You construct an injective function from a set $X$ into an ordinal. At each step you choose an arbitrary element. And at limit steps you want to be sure that all your previous steps are coherent.
And these two things you can't really pull transfinitely without the axiom of choice. The proof, without choice, really just give you two things:


*

*If you could construct a partial injection into $\alpha$, and the domain of the partial injection is not the entire set, then you can extend it by one step.

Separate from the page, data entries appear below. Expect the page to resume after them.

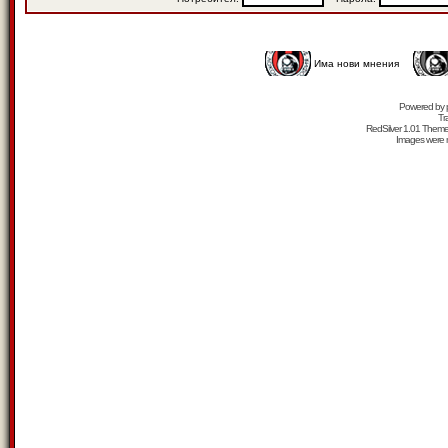
Има нови мнения
Powered by
Tr
RedSilver 1.01 Them
Images were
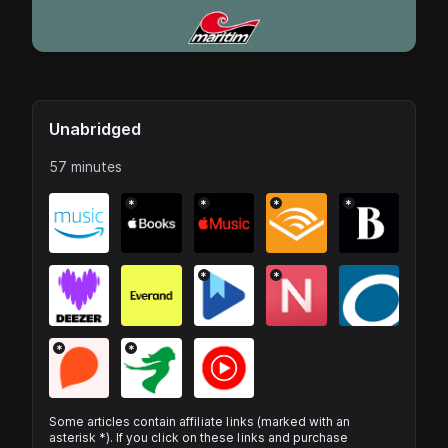
Unabridged
57 minutes
*
*
*
*
*
*
*
*
Some articles contain affiliate links (marked with an
asterisk *). If you click on these links and purchase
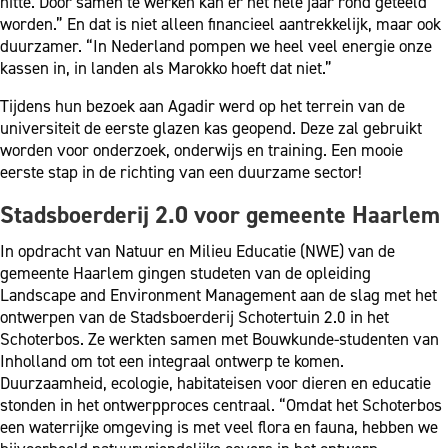
hitte. Door samen te werken kan er het hele jaar rond geteeld
worden.” En dat is niet alleen financieel aantrekkelijk, maar ook
duurzamer. “In Nederland pompen we heel veel energie onze
kassen in, in landen als Marokko hoeft dat niet.”
Tijdens hun bezoek aan Agadir werd op het terrein van de
universiteit de eerste glazen kas geopend. Deze zal gebruikt
worden voor onderzoek, onderwijs en training. Een mooie
eerste stap in de richting van een duurzame sector!
Stadsboerderij 2.0 voor gemeente Haarlem
In opdracht van Natuur en Milieu Educatie (NWE) van de
gemeente Haarlem gingen studeten van de opleiding
Landscape and Environment Management aan de slag met het
ontwerpen van de Stadsboerderij Schotertuin 2.0 in het
Schoterbos. Ze werkten samen met Bouwkunde-studenten van
Inholland om tot een integraal ontwerp te komen.
Duurzaamheid, ecologie, habitateisen voor dieren en educatie
stonden in het ontwerpproces centraal. “Omdat het Schoterbos
een waterrijke omgeving is met veel flora en fauna, hebben we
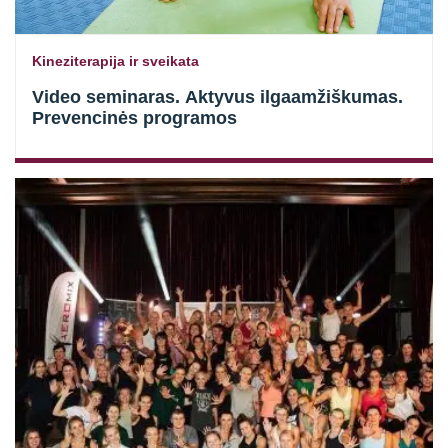
Kineziterapija ir sveikata
Video seminaras. Aktyvus ilgaamžiškumas.
Prevencinės programos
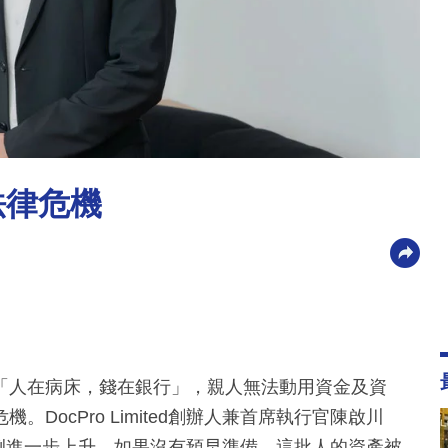
法律危機
「人在病床，錢在銀行」，親人無法動用資金及資
ocPro Limited創辦人兼首席執行官陳啟川
比例進一步上升，如果沒有預早準備，這批人的資產被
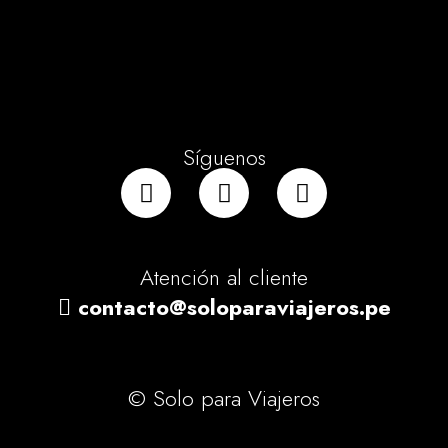
Síguenos
Atención al cliente
contacto@soloparaviajeros.pe
© Solo para Viajeros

*If you could construct a sequence of partial injections into an increasing sequence of ordinals, and the partial injections are compatible, then the union is a partial injection from the union of the domains into the limit of the sequence.
But in order to ensure that you actually have this sequence at limit steps, you needed the axiom of choice.
This is a detail often forgotten, but what you really do when you begin this proof is fix a choice function on non-empty subset of $X$, and at each step you use the choice function to "guess" the next element to be chosen; and this also ensures that at a limit step the injections are compatible, since you never mapped two elements to the same ordinal or tried to give one element two values.
And just let me finish by remarking that for a set to be non well-orderable, you don't have it with cardinality "bigger than all the ordinals", rather you have it with cardinality incomparable with most of the ordinals.
A: You are correct that you can construct the ordinals and prove they can have unboundedly large cardinality without Choice.  However, the problem with your argument is that you can't explicitly write down a correspondence between elements of your set and ordinals without a choice function on subsets of your set.
To see this more clearly, let's make your argument more precise.  Fix a set $S$.  You are trying to well-order $S$ by defining a function $F:Ord\to S$ by induction as follows.  Having defined $F(\beta)$ for all $\beta<\alpha$, you defined $F(\alpha)$ to be some element of $S$ which is not equal to $F(\beta)$ for any $\beta<\alpha$, if such an element exists.  If not, you stop the induction.
If this induction stops, great: if you stop at $\alpha$, that means that $F$ is a bijection between the ordinals less than $\alpha$ and $S$, which you can use to well-order $S$.  If this induction never stops, it defines an injection $F:Ord\to S$ ($S$ has "cardinality that is bigger than any ordinal", in your words).  Since the ordinals form a proper class, this contradicts the Axiom of Replacement.
However, there is a problem with the above argument: the function $F$ is not precisely defined!  To define $F(\alpha)$, you have to specify how you are choosing an element of $S$ which is not equal to $F(\beta)$ for any $\beta<\alpha$.  If you have a choice function $c$ on the nonempty subsets of $S$, this is easy: just define $F(\alpha)=c(S\setminus\{F(\beta)\}_{\beta<\alpha})$.  But without such a choice function, there is no way to define $F(\alpha)$ in general.
As a final note, in the absence of Choice, it is not true that cardinalites are totally ordered.  So just because the cardinalities of ordinals are unbounded, that doesn't mean you can't have another cardinality which is not smaller than that of any ordinal: such a cardinality must simply be incomparable with (neither less than nor greater than) the cardinalities of most ordinals.